Last Updated on May 13, 2022
Stablecoins are pegged to fiat currencies like the US dollar. In the cases of USD-pegged stablecoins, their prices are supposed to be $1 at all times. Aiming to provide refuge to those who want to exit constant volatility, while still staying in the crypto market.
Each stablecoin project differs in ways they maintain the peg. Supported by fiat reserves, meaning they have cash or cash-equivalent assets in their reserves. So each UST or USDC traded in the crypto market is backed by what’s actually in the possession of the stablecoin issuer.
The “algorithmic” naming convention comes from the on-chain algorithm that facilitates a change in supply and demand between the stablecoin and another cryptocurrency that props them up.
Algorithmic stablecoins are typically undercollateralized – they don’t have independent assets in reserves to back the value of their stablecoins.
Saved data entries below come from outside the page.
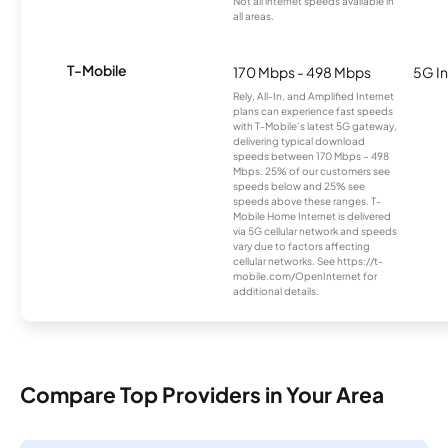
Not all internet speeds available in
all areas.
T-Mobile
170 Mbps - 498 Mbps
5G In
Rely, All-In, and Amplified Internet
plans can experience fast speeds
with T-Mobile’s latest 5G gateway,
delivering typical download
speeds between 170 Mbps – 498
Mbps. 25% of our customers see
speeds below and 25% see
speeds above these ranges. T-
Mobile Home Internet is delivered
via 5G cellular network and speeds
vary due to factors affecting
cellular networks. See https://t-
mobile.com/OpenInternet for
additional details.
Compare Top Providers in Your Area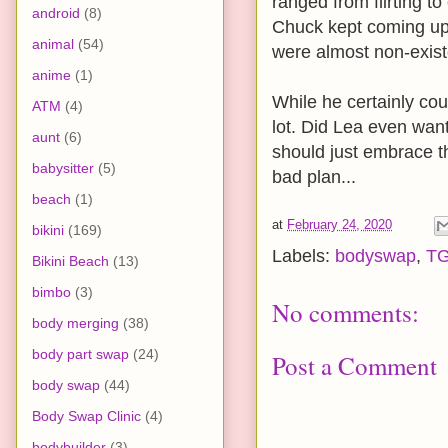
ranged from flirting 
android
(8)
Chuck kept coming up 
animal
(54)
were almost non-exist
anime
(1)
While he certainly cou
ATM
(4)
lot. Did Lea even wa
aunt
(6)
should just embrace th
babysitter
(5)
bad plan...
beach
(1)
at
February 24, 2020
bikini
(169)
Labels:
bodyswap
,
T
Bikini Beach
(13)
bimbo
(3)
No comments:
body merging
(38)
body part swap
(24)
Post a Comment
body swap
(44)
Body Swap Clinic
(4)
bodybuilder
(3)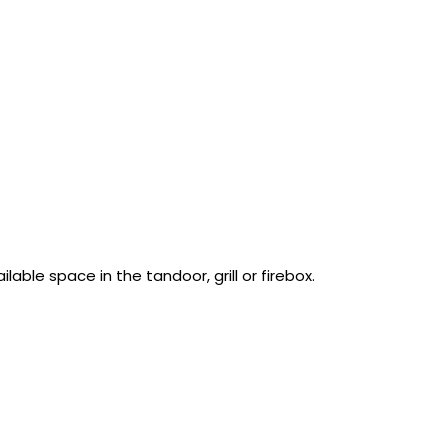
able space in the tandoor, grill or firebox.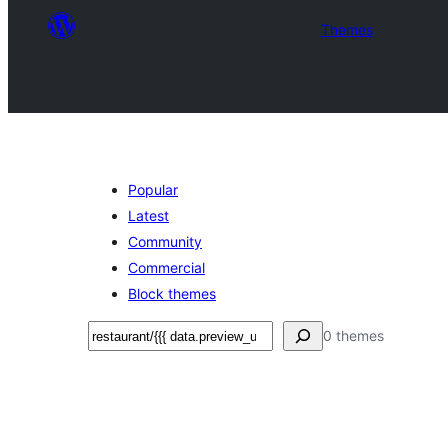
Themes
Popular
Latest
Community
Commercial
Block themes
Ҷустан
0 themes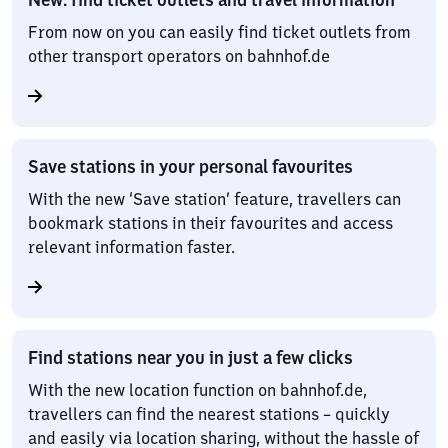
From now on you can easily find ticket outlets from
other transport operators on bahnhof.de
Save stations in your personal favourites
With the new ‘Save station’ feature, travellers can
bookmark stations in their favourites and access
relevant information faster.
Find stations near you in just a few clicks
With the new location function on bahnhof.de,
travellers can find the nearest stations – quickly
and easily via location sharing, without the hassle of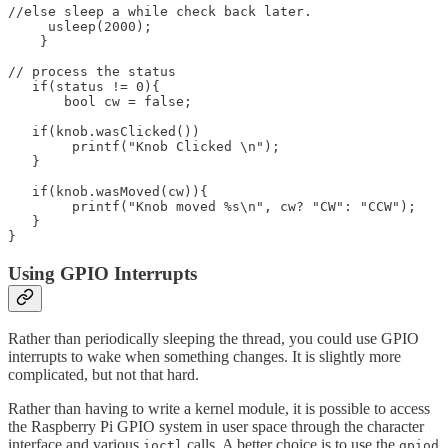
//else sleep a while check back later.

     usleep(2000);

    }

// process the status 

   if(status != 0){

       bool cw = false;

   if(knob.wasClicked())

	printf("Knob Clicked \n");

   }

   if(knob.wasMoved(cw)){

	printf("Knob moved %s\n", cw? "CW": "CCW");

   }

}
Using GPIO Interrupts
Rather than periodically sleeping the thread, you could use GPIO
interrupts to wake when something changes. It is slightly more
complicated, but not that hard.
Rather than having to write a kernel module, it is possible to access
the Raspberry Pi GPIO system in user space through the character
interface and various
calls. A better choice is to use the
ioctl
gpiod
In the case of the recent turmoil of Terra LUNA and UST, the algorithm is supposed to work like this:
“When UST supply is too small and demand for it is too high, the price of UST goes above $1. To bring UST back to its peg, the Terra protocol lets users trade 1 USD of LUNA for 1 UST at the Terra station portal. This trade burns 1 USD of LUNA and mints 1 UST, which users can sell for 1.01 USD and pocket a profit of 1 cent. It doesn’t sound like a lot, but these profits add up when done in large quantities.”
Needless to say, it failed to keep up with the extreme conditions, the algorithm couldn’t facilitate the minting of new LUNAs at a speed needed to re-peg UST.
Defending UST means sacrificing LUNA’s price since it increases LUNA’s supply, and greater supply means selling pressure on a token’s price. As a result, LUNA violently crashed during the night of May 11, falling more than 97% to as low as $0.88.